> **Problem details**
Report every line in the listing below where the string "sont" shows up.

··· Extracted information

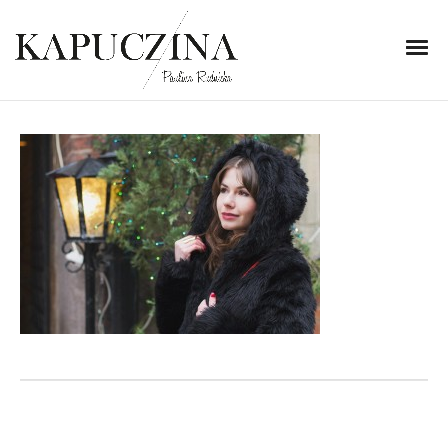
4 grudnia 2013
IMG_4987
Written by
Kapuczina
in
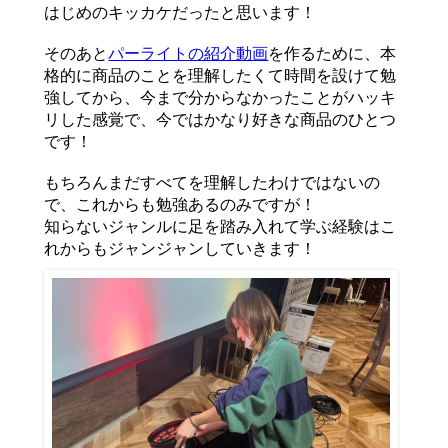
はじめのキッカケだったと思います！
そのあと
パーライトの紹介動画
を作るために、本
格的に商品のことを理解したくて時間を設けて勉
強してから、今まで分からなかったことがハッキ
リした感覚で、今ではかなり好きな商品のひとつ
です！
もちろんまだすべてを理解したわけではないの
で、これからも勉強あるのみですが！
知らないジャンルに足を踏み入れて学ぶ経験はこ
れからもジャンジャンしていきます！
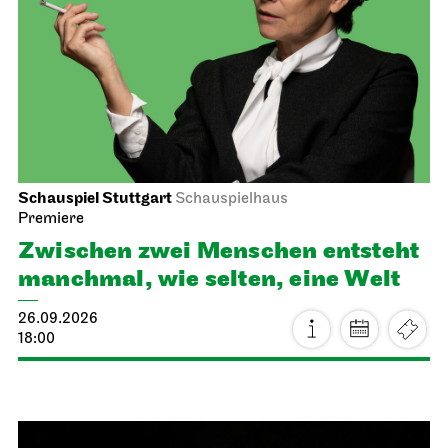
Schauspiel Stuttgart
Schauspielhaus
Premiere
Zwischen zwei Menschen ent­steht
manch­mal, wie selten, eine Welt
26.09.2026
18:00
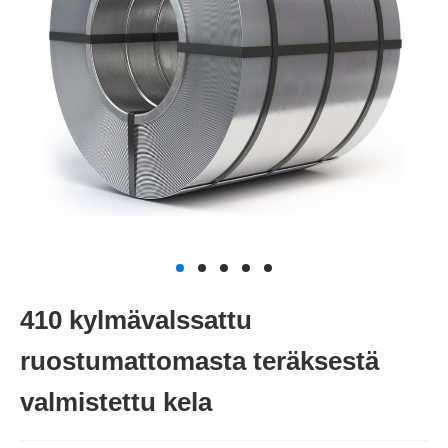
410 kylmävalssattu
ruostumattomasta teräksestä
valmistettu kela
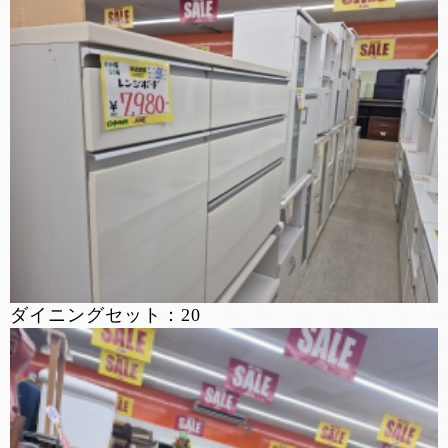
ダイニングセット：20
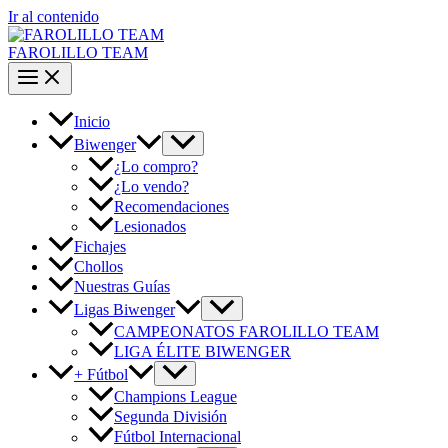
Ir al contenido
FAROLILLO TEAM
Inicio
Biwenger
¿Lo compro?
¿Lo vendo?
Recomendaciones
Lesionados
Fichajes
Chollos
Nuestras Guías
Ligas Biwenger
CAMPEONATOS FAROLILLO TEAM
LIGA ÉLITE BIWENGER
+ Fútbol
Champions League
Segunda División
Fútbol Internacional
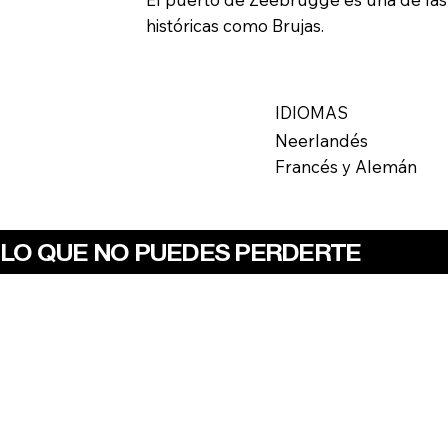
históricas como Brujas.
IDIOMAS
Neerlandés
Francés y Alemán
LO QUE NO PUEDES PERDERTE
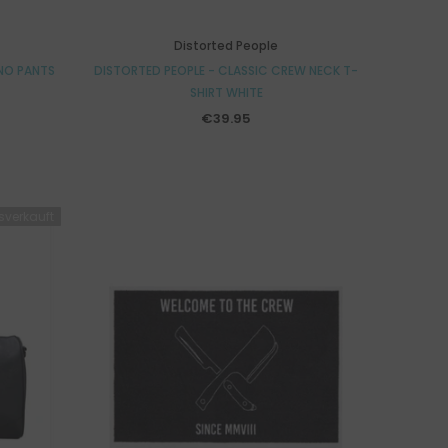
Distorted People
INO PANTS
DISTORTED PEOPLE - CLASSIC CREW NECK T-
SHIRT WHITE
€39.95
sverkauft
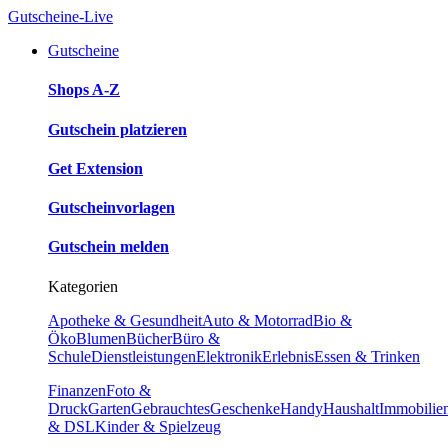
Gutscheine-Live
Gutscheine
Shops A-Z
Gutschein platzieren
Get Extension
Gutscheinvorlagen
Gutschein melden
Kategorien
Apotheke & Gesundheit
Auto & Motorrad
Bio &
Öko
Blumen
Bücher
Büro &
Schule
Dienstleistungen
Elektronik
Erlebnis
Essen & Trinken
Finanzen
Foto &
Druck
Garten
Gebrauchtes
Geschenke
Handy
Haushalt
Immobilie
& DSL
Kinder & Spielzeug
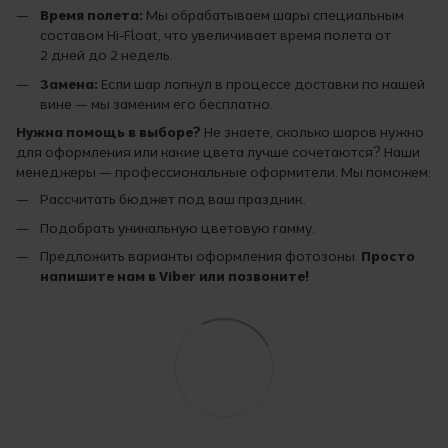
Время полета:
Мы обрабатываем шары специальным
составом Hi-Float, что увеличивает время полета от
2 дней до 2 недель.
Замена:
Если шар лопнул в процессе доставки по нашей
вине — мы заменим его бесплатно.
Нужна помощь в выборе?
Не знаете, сколько шаров нужно
для оформления или какие цвета лучше сочетаются? Наши
менеджеры — профессиональные оформители. Мы поможем:
Рассчитать бюджет под ваш праздник.
Подобрать уникальную цветовую гамму.
Предложить варианты оформления фотозоны.
Просто
напишите нам в Viber или позвоните!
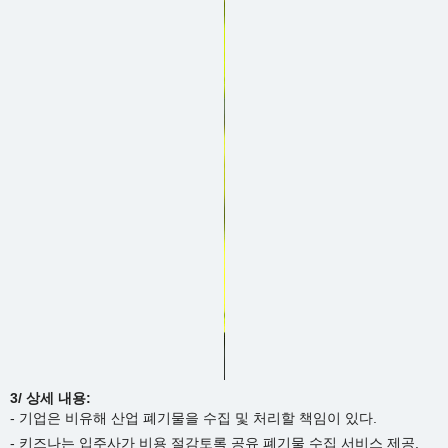
3/ 상세 내용:
- 기업은 비유해 산업 폐기물을 수집 및 처리할 책임이 있다.
- 키즈나는 입주사가 비용 절감토록 공유 폐기물 수집 서비스 제공.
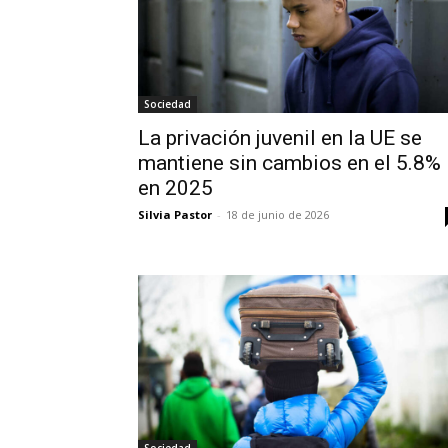
Sociedad
La privación juvenil en la UE se
mantiene sin cambios en el 5.8%
en 2025
Silvia Pastor
-
18 de junio de 2026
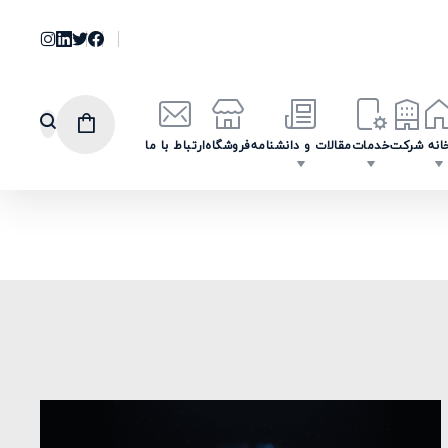
انه
شرکت
خدمات
مقالات و دانشنامه
فروشگاه
ارتباط با ما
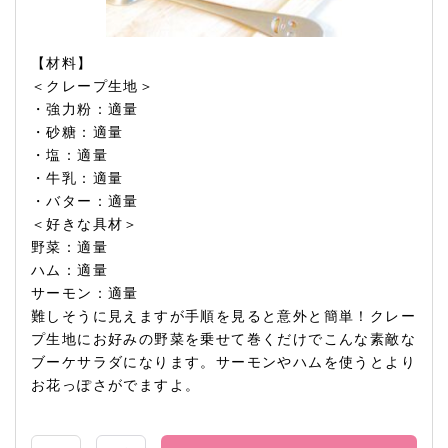
【材料】
＜クレープ生地＞
・強力粉：適量
・砂糖：適量
・塩：適量
・牛乳：適量
・バター：適量
＜好きな具材＞
野菜：適量
ハム：適量
サーモン：適量
難しそうに見えますが手順を見ると意外と簡単！クレー
プ生地にお好みの野菜を乗せて巻くだけでこんな素敵な
ブーケサラダになります。サーモンやハムを使うとより
お花っぽさがでますよ。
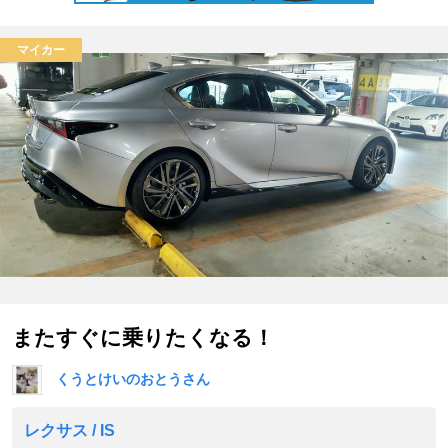
マイカー
またすぐに乗りたくなる！
くうとけいのおとうさん
レクサス / IS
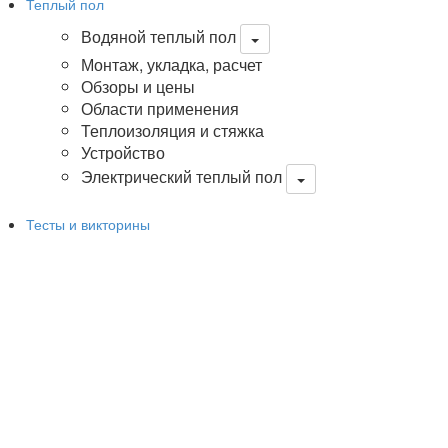
Теплый пол
Водяной теплый пол
Монтаж, укладка, расчет
Обзоры и цены
Области применения
Теплоизоляция и стяжка
Устройство
Электрический теплый пол
Тесты и викторины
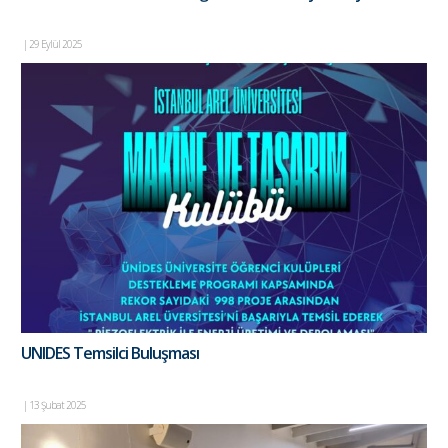
|
29 Eylül 2025
UNIDES Temsilci Buluşması
|
13 Şubat 2025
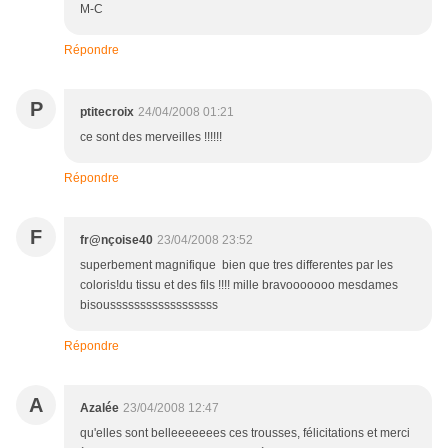
M-C
Répondre
P
ptitecroix
24/04/2008 01:21
ce sont des merveilles !!!!!!
Répondre
F
fr@nçoise40
23/04/2008 23:52
superbement magnifique bien que tres differentes par les
coloris!du tissu et des fils !!!! mille bravooooooo mesdames
bisoussssssssssssssssss
Répondre
A
Azalée
23/04/2008 12:47
qu'elles sont belleeeeeees ces trousses, félicitations et merci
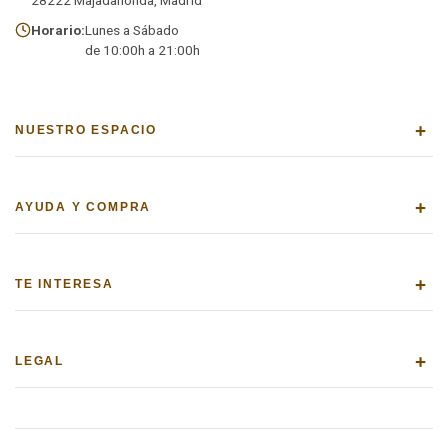
28222 Majadahonda, Madrid
Horario:
Lunes a Sábado
de 10:00h a 21:00h
+
NUESTRO ESPACIO
+
AYUDA Y COMPRA
+
TE INTERESA
+
LEGAL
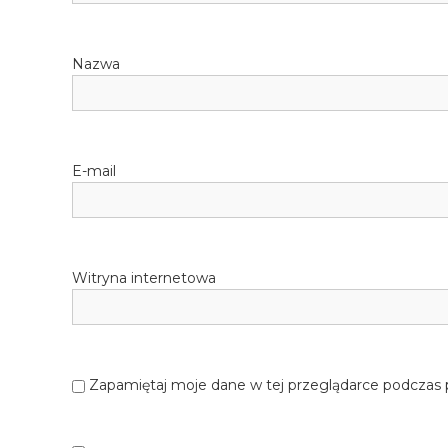
Nazwa
E-mail
Witryna internetowa
Zapamiętaj moje dane w tej przeglądarce podczas 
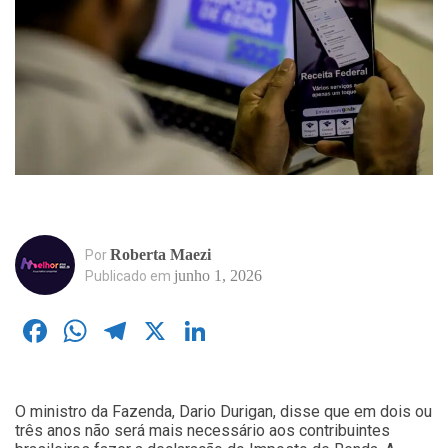
Roberta Maezi
Por
junho 1, 2026
Publicado em
Facebook
WhatsApp
Telegram
X
LinkedIn
O ministro da Fazenda, Dario Durigan, disse que em dois ou
três anos não será mais necessário aos contribuintes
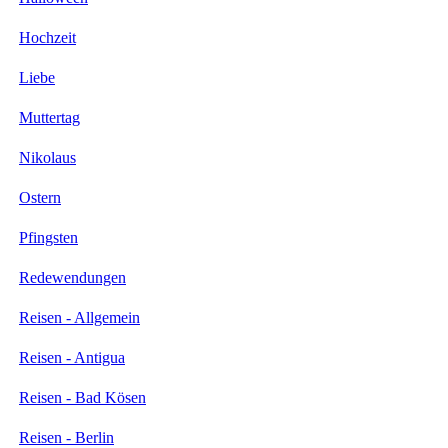
Hochzeit
Liebe
Muttertag
Nikolaus
Ostern
Pfingsten
Redewendungen
Reisen - Allgemein
Reisen - Antigua
Reisen - Bad Kösen
Reisen - Berlin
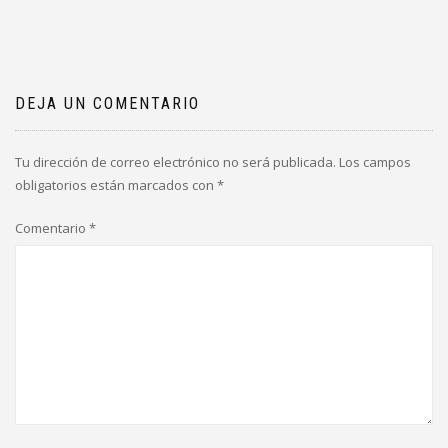
DEJA UN COMENTARIO
Tu dirección de correo electrónico no será publicada.
Los campos
obligatorios están marcados con
*
Comentario
*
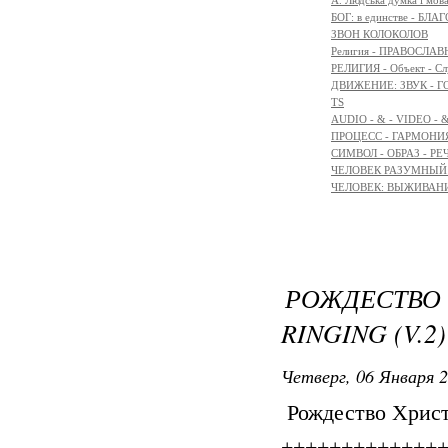
A. Людська думка і мов
БОГ: в единстве - БЛ
ЗВОН КОЛОКОЛОВ
Религия - ПРАВОСЛ
РЕЛИГИЯ - Объект - Сл
ДВИЖЕНИЕ: ЗВУК - Г
TS
AUDIO - & - VIDEO - 
ПРОЦЕСС - ГАРМОНИЯ
СИМВОЛ - ОБРАЗ - РЕ
ЧЕЛОВЕК РАЗУМНЫЙ: 
ЧЕЛОВЕК: ВЫЖИВАНИЕ 
РОЖДЕСТВО 
RINGING (V.2)
Четверг, 06 Января 2
Рождество Христов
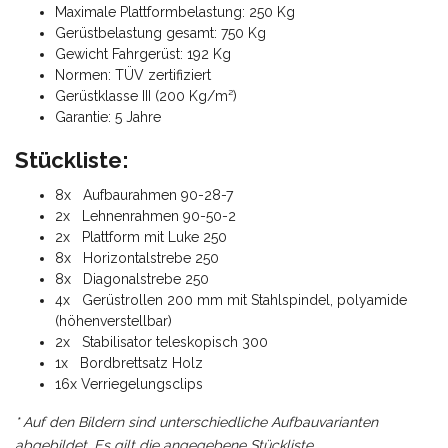
Maximale Plattformbelastung: 250 Kg
Gerüstbelastung gesamt: 750 Kg
Gewicht Fahrgerüst: 192 Kg
Normen: TÜV zertifiziert
Gerüstklasse III (200 Kg/m²)
Garantie: 5 Jahre
Stückliste:
8x Aufbaurahmen 90-28-7
2x Lehnenrahmen 90-50-2
2x Plattform mit Luke 250
8x Horizontalstrebe 250
8x Diagonalstrebe 250
4x Gerüstrollen 200 mm mit Stahlspindel, polyamide
(höhenverstellbar)
2x Stabilisator teleskopisch 300
1x Bordbrettsatz Holz
16x Verriegelungsclips
* Auf den Bildern sind unterschiedliche Aufbauvarianten
abgebildet. Es gilt die angegebene Stückliste.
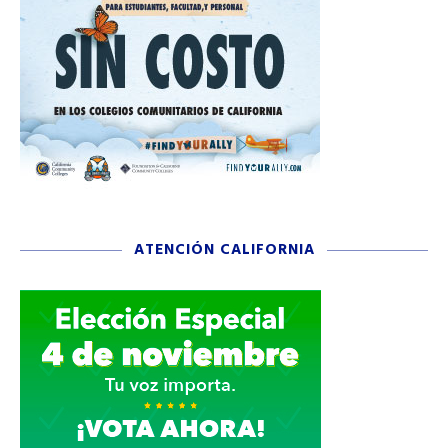
ATENCIÓN CALIFORNIA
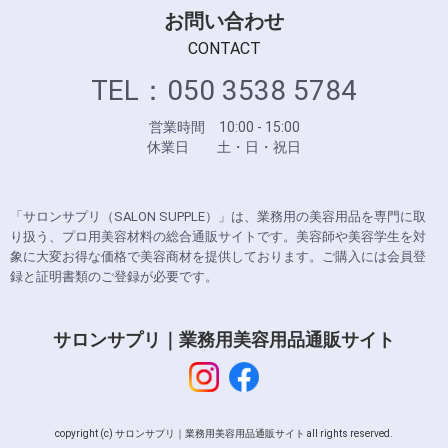
お問い合わせ
CONTACT
TEL：050 3538 5784
営業時間 10:00 - 15:00
休業日 土・日・祝日
「サロンサプリ（SALON SUPPLE）」は、業務用の美容用品を専門に取
り扱う、プロ用美容材料の総合通販サイトです。美容師や美容学生を対
象に大変お得な価格で美容商材を提供しております。ご購入には会員登
録と証明書類のご登録が必要です。
サロンサプリ｜業務用美容用品通販サイト
copyright (c) サロンサプリ｜業務用美容用品通販サイト all rights reserved.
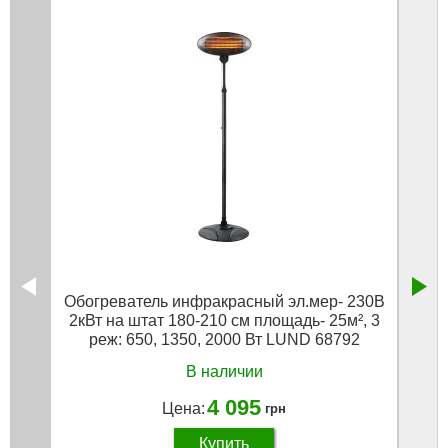
Обогреватель инфракрасный эл.мер- 230В
Обогр
2кВт на штат 180-210 см площадь- 25м², 3
от э
реж: 650, 1350, 2000 Вт LUND 68792
В наличии
4 095
Цена:
грн
Купить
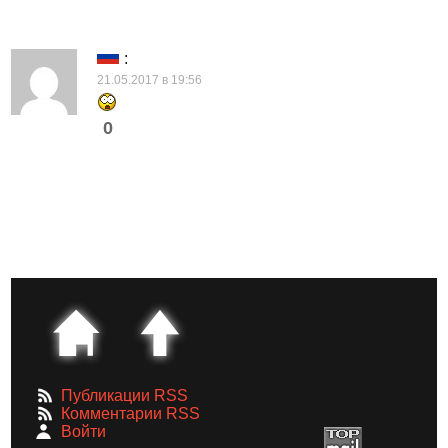
:
21.05.2017 в 19:56
0
Публикации RSS
Комментарии RSS
Войти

······

> **Answer box**
ce sont des merveilles !!!!!!
qu'elles sont belleeeeeees ces trousses, félicitations et merci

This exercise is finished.